Kommentar zum Dresdner Millionen-Raub: Viele offene Fragen!

Von Gerhard Jakob*

Der Schock über den Kunstraub im Schloss war der Generaldirektorin Ackermann und "Schlossherr" Syndram am gestrigen Montag sichtlich ins Gesicht geschrieben. Sicherlich einerseits des ungeheuren Verlustes wegen.

Aber ganz sicher auch deswegen, weil es den Ganoven gelungen ist, alle Sicherheitseinrichtungen scheinbar ohne allzu große Mühen zu überwinden.

Durch dieses Fenster brachen die Diebe ein.
Durch dieses Fenster brachen die Diebe ein.  © TAG24

Sie stemmten ein Loch ins historische Außengitter, schlugen die Fensterscheibe ein, durchquerten das halbe Grüne Gewölbe bis ins Juwelenzimmer.

Hilflos mussten dann die Wachleute auf ihren Bildschirmen mit ansehen, wie einer der Ganoven das Sicherheitsglas der Vitrine mit wenigen wuchtigen Schlägen zertrümmerte. Sieht so Sicherheit a la "Fort Knox" aus?

Nein, hundertprozentige Sicherheit gibt es nicht. Aber auf kritische Fragen, wie es um die Vorkehrungen im Schloss wirklich bestellt ist, werden sich die Verantwortlichen einstellen müssen.
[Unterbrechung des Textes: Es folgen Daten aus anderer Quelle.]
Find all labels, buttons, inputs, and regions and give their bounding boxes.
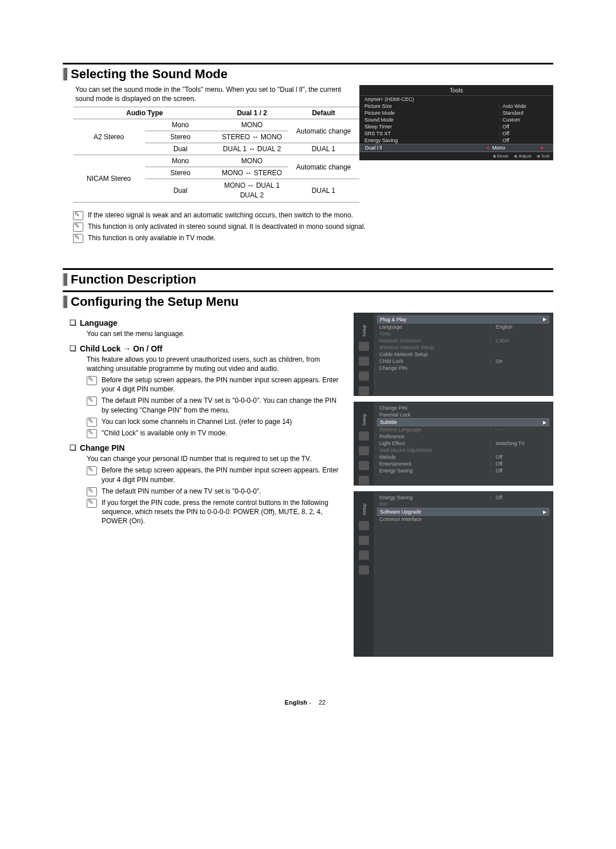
cell: Dual <box>145 143 217 155</box>
note-item: "Child Lock" is available only in TV mod… <box>87 428 343 438</box>
setup-osd-row: Energy Saving:Off <box>377 494 549 501</box>
note-item: This function is only activated in stere… <box>73 222 553 231</box>
cell: DUAL 1 <box>288 179 360 203</box>
setup-description: You can change your personal ID number t… <box>87 454 343 463</box>
setup-osd-panel: SetupChange PINParental LockSubtitleTele… <box>354 402 553 486</box>
setup-osd-row: Change PIN <box>377 365 549 371</box>
setup-osd-row: Child Lock:On <box>377 358 549 365</box>
tools-row: Anynet+ (HDMI-CEC) <box>360 96 553 103</box>
setup-osd-row: Change PIN <box>377 405 549 411</box>
menu-icon <box>359 565 369 575</box>
cell: MONO <box>216 119 288 131</box>
cell: Mono <box>145 119 217 131</box>
cell: DUAL 1 ↔ DUAL 2 <box>216 143 288 155</box>
cog-icon <box>359 536 369 545</box>
setup-osd-row: Melody:Off <box>377 454 549 460</box>
tools-row: Sound Mode:Custom <box>360 116 553 123</box>
note-item: The default PIN number of a new TV set i… <box>87 396 343 414</box>
footer-lang: English <box>285 699 307 706</box>
gear-icon <box>359 431 369 440</box>
tools-osd-footer: Move Adjust Exit <box>360 152 553 160</box>
cell: STEREO ↔ MONO <box>216 131 288 143</box>
setup-description: This feature allows you to prevent unaut… <box>87 355 343 373</box>
note-item: If you forget the PIN code, press the re… <box>87 498 343 526</box>
cell: Stereo <box>145 131 217 143</box>
tools-osd: Tools Anynet+ (HDMI-CEC)Picture Size:Aut… <box>359 85 553 160</box>
th-dual: Dual 1 / 2 <box>216 107 288 119</box>
setup-osd-row: Parental Lock <box>377 411 549 418</box>
section-title-sound-mode: Selecting the Sound Mode <box>63 63 553 82</box>
note-item: You can lock some channels in Channel Li… <box>87 417 343 426</box>
cog-icon <box>359 446 369 455</box>
cog-icon <box>359 357 369 366</box>
cell-a2-stereo: A2 Stereo <box>73 119 145 155</box>
cell: Mono <box>145 155 217 167</box>
menu-icon <box>359 386 369 395</box>
setup-description: You can set the menu language. <box>87 329 343 338</box>
screen-icon <box>359 371 369 381</box>
setup-osd-row: Light Effect:Watching TV <box>377 440 549 447</box>
setup-osd-row: Network Selection:Cable <box>377 337 549 344</box>
section-title-configuring-setup: Configuring the Setup Menu <box>63 290 553 309</box>
setup-subhead: Language <box>70 318 343 328</box>
cell: Automatic change <box>288 155 360 179</box>
footer-move: Move <box>493 153 509 159</box>
section-title-function-description: Function Description <box>63 268 553 287</box>
cell: DUAL 1 <box>288 143 360 155</box>
cell: MONO ↔ DUAL 1 DUAL 2 <box>216 179 288 203</box>
panel-side-label: Setup <box>362 503 367 515</box>
cell-nicam: NICAM Stereo <box>73 155 145 203</box>
cell: MONO ↔ STEREO <box>216 167 288 179</box>
cell: Dual <box>145 179 217 203</box>
tools-row: Picture Size:Auto Wide <box>360 103 553 110</box>
note-item: The default PIN number of a new TV set i… <box>87 487 343 496</box>
footer-adjust: Adjust <box>514 153 531 159</box>
screen-icon <box>359 461 369 470</box>
sound-mode-intro: You can set the sound mode in the "Tools… <box>75 85 349 103</box>
setup-osd-row: Subtitle <box>377 418 549 426</box>
setup-subhead: Change PIN <box>70 443 343 452</box>
setup-subhead: Child Lock → On / Off <box>70 344 343 353</box>
setup-osd-row: Plug & Play <box>377 316 549 324</box>
tools-row: Dual l ll◄Mono► <box>360 144 553 152</box>
footer-page: 22 <box>313 698 331 707</box>
setup-osd-row: PIP <box>377 501 549 508</box>
cell: MONO <box>216 155 288 167</box>
note-item: Before the setup screen appears, the PIN… <box>87 466 343 484</box>
setup-notes: Before the setup screen appears, the PIN… <box>87 466 343 525</box>
note-item: Before the setup screen appears, the PIN… <box>87 375 343 394</box>
setup-osd-row: Language:English <box>377 324 549 330</box>
setup-osd-row: Cable Network Setup <box>377 351 549 358</box>
gear-icon <box>359 521 369 530</box>
note-item: If the stereo signal is weak and an auto… <box>73 211 553 220</box>
tools-osd-title: Tools <box>360 86 553 96</box>
tools-row: Energy Saving:Off <box>360 137 553 144</box>
setup-osd-row: Time <box>377 330 549 337</box>
tools-row: Sleep Timer:Off <box>360 123 553 130</box>
setup-osd-row: Preference <box>377 433 549 440</box>
setup-osd-row: Teletext Language:---- <box>377 426 549 433</box>
page-footer: English - 22 <box>63 697 553 708</box>
setup-osd-row: Common Interface <box>377 516 549 523</box>
tools-row: Picture Mode:Standard <box>360 110 553 116</box>
tools-row: SRS TS XT:Off <box>360 130 553 137</box>
th-default: Default <box>288 107 360 119</box>
setup-notes: Before the setup screen appears, the PIN… <box>87 375 343 438</box>
setup-osd-row: Wireless Network Setup <box>377 344 549 351</box>
panel-side-label: Setup <box>362 414 367 426</box>
setup-osd-panel: SetupPlug & PlayLanguage:EnglishTimeNetw… <box>354 313 553 397</box>
audio-type-table: Audio Type Dual 1 / 2 Default A2 Stereo … <box>73 107 359 203</box>
sound-mode-notes: If the stereo signal is weak and an auto… <box>73 211 553 243</box>
setup-osd-panel: SetupEnergy Saving:OffPIPSoftware Upgrad… <box>354 491 553 657</box>
cell: Stereo <box>145 167 217 179</box>
setup-osd-row: Entertainment:Off <box>377 460 549 467</box>
panel-side-label: Setup <box>362 325 367 337</box>
menu-icon <box>359 476 369 485</box>
screen-icon <box>359 551 369 560</box>
setup-osd-row: Energy Saving:Off <box>377 467 549 474</box>
th-audio-type: Audio Type <box>73 107 216 119</box>
note-item: This function is only available in TV mo… <box>73 233 553 242</box>
setup-osd-row: Software Upgrade <box>377 508 549 516</box>
setup-osd-row: Wall-Mount Adjustment <box>377 447 549 454</box>
footer-exit: Exit <box>537 153 549 159</box>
Wieso schrillte nicht schon der Alarm, als das Außenfenster geknackt wurde? Wieso gab es offenbar keine Direkt-Alarmierung der Polizei? Wieso kann "Sicherheitsglas" scheinbar so mühelos zertrümmert werden? All das wird aufzuklären sein.

Zunächst aber geht es darum, noch Schlimmeres zu verhindern.
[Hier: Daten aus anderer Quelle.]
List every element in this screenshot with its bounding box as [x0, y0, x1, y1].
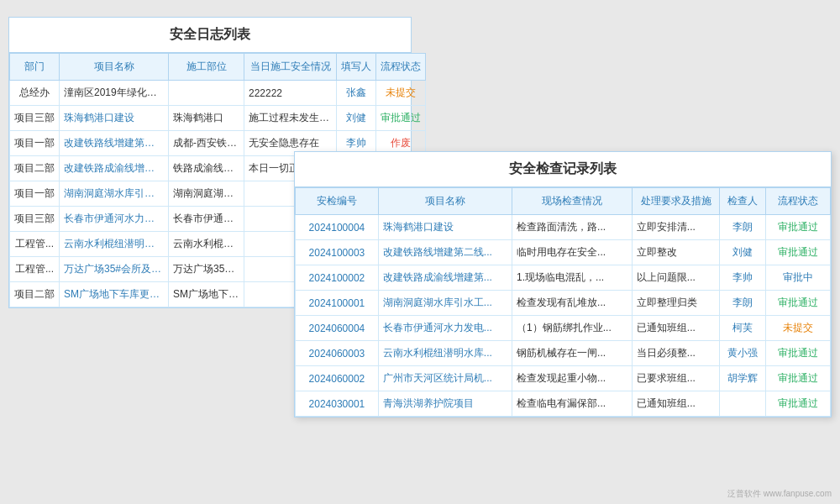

Wenn die Ganoven noch einen Funken Respekt vor Kultur haben, verzichten sie darauf, die geraubten Pretiosen auseinanderzureißen oder gar umschleifen zu lassen.

Vielleicht rücken sie ja ihre Beute gegen ein "Lösegeld" wieder heraus. Keine schöne Vorstellung, Ganoven auf diese Art auch noch zu belohnen. Aber der viel größere immaterielle Schaden ließe sich so wenigstens in Grenzen halten.